Using MultiQC within scripts
Even though the primary way to run MultiQC is as a command line, it can also be imported like a Python module in order to build the report interactively, such as in custom Python scripts or in a Jupyter notebook environment (See an example notebook).
MultiQC provides a set of commands to iteratively parse logs and add sections to a report. All of them are available via importing MultiQC as a module:
import multiqc
Parse logs
Find files that MultiQC recognizes in analysis_dir and parse them, without generating a report.
Data can be accessed with other methods: list_modules, list_plots, etc.
def parse_logs(*analysis_dir, **kwargs)
Parameters:
- analysis_dir: Path(s) to search for files to parse
- verbose: Print more information to the console
- file_list: Supply a file containing a list of file paths to be searched, one per row
- prepend_dirs: Prepend directory to sample names
- dirs_depth: Prepend n directories to sample names. Negative number to take from start of path
- fn_clean_sample_names: Do not clean the sample names (leave as full file name)

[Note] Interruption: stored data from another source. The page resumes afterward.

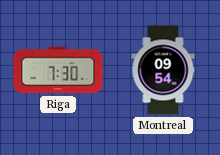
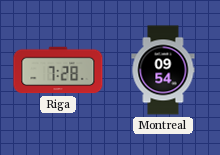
Riga: 7:30 -> 7:28
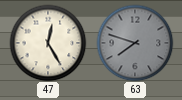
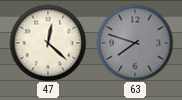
47: 12:25 -> 12:22
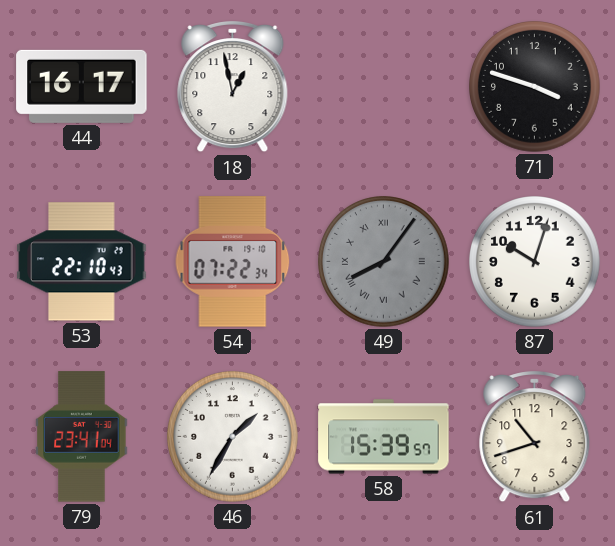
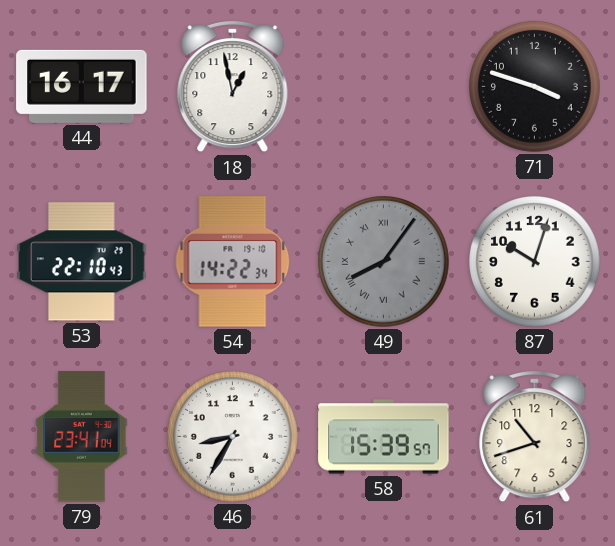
54: 07:22 -> 14:22
46: 1:35 -> 8:35
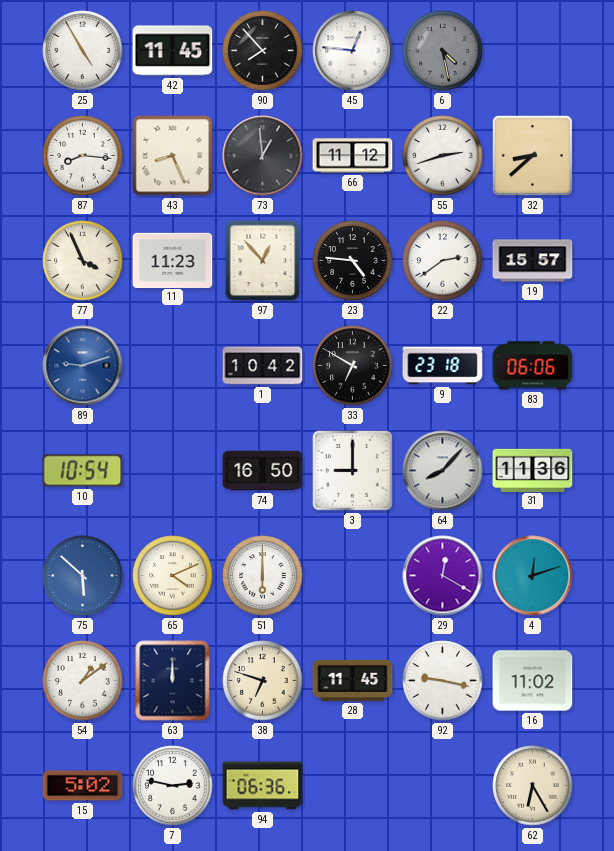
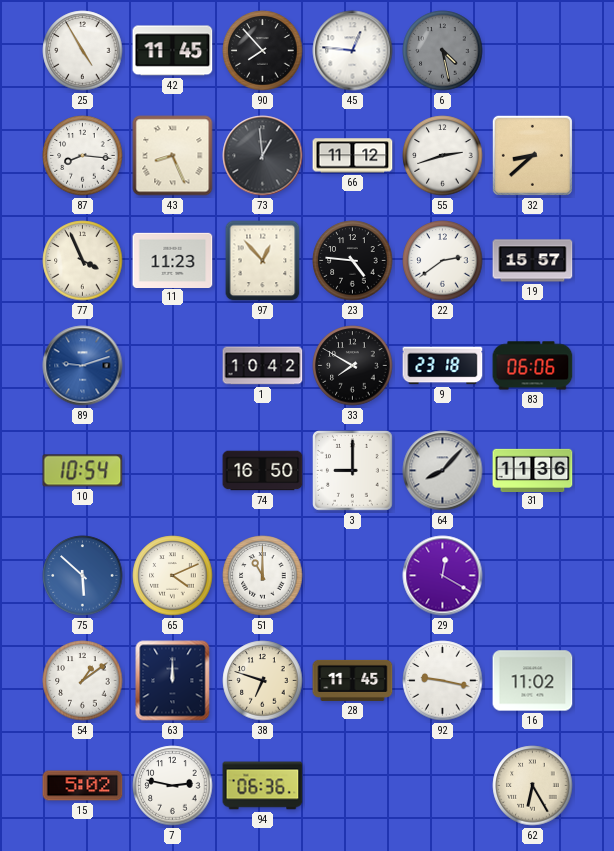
33: 6:50 -> 7:50
51: 6:00 -> 11:00
4: 12:12 -> none
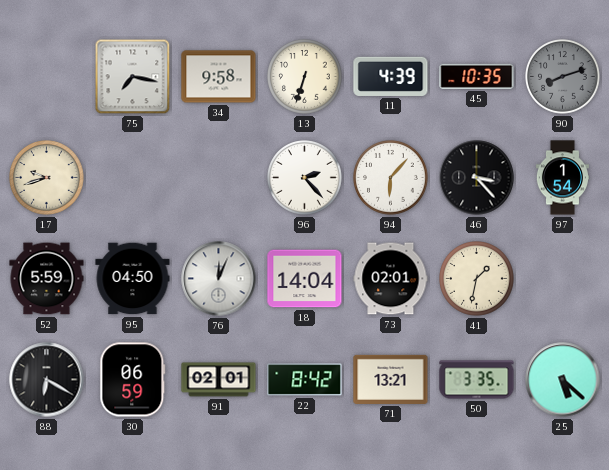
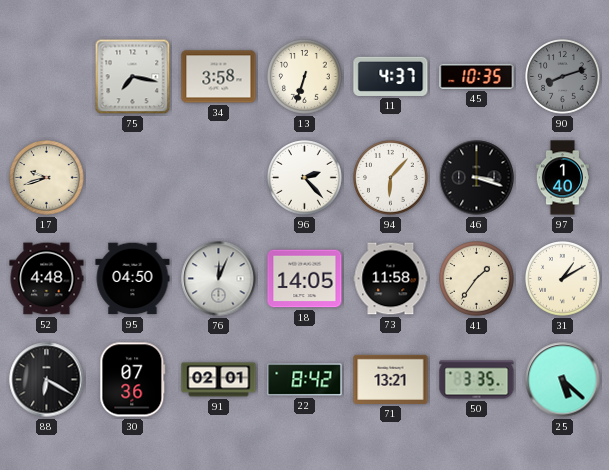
34: 9:58 -> 3:58
11: 4:39 -> 4:37
46: 3:23 -> 3:18
97: 1:54 -> 1:40
52: 5:59 -> 4:48
18: 14:04 -> 14:05
73: 02:01 -> 11:58
41: 1:32 -> 1:36
31: none -> 1:10
30: 06:59 -> 07:36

- require_logs: Require all explicitly requested modules to have log files. If not, MultiQC will exit with an error
- use_filename_as_sample_name: Use the log filename as the sample name
- strict: Don't catch exceptions, run additional code checks to help development
- quiet: Only show log warnings
- no_ansi: Disable coloured log output
- profile_runtime: Add analysis of how long MultiQC takes to run to the report
- no_version_check: Disable checking the latest MultiQC version on the server
- ignore: Ignore analysis files
- ignore_samples: Ignore sample names
- run_modules: Use only this module. Can specify multiple times
- exclude_modules: Do not use this module. Can specify multiple times
- config_files: Specific config file to load, after those in MultiQC dir / home dir / working dir
- module_order: Names of modules in order of precedence to show in report
- extra_fn_clean_exts: Extra file extensions to clean from sample names
- extra_fn_clean_trim: Extra strings to clean from sample names
- preserve_module_raw_data: Preserve raw data from modules in the report - besides plots. Useful to use later interactively. Defaults to- True. Set to- Falseto save memory.
Examples
Parse logs found in the data directory.
multiqc.parse_logs('data')
Parse logs found in the data/fastp directory, the data/SAMPLE1.cutadapt.log file,
and a data_mqc.tsv MultiQC custom content file.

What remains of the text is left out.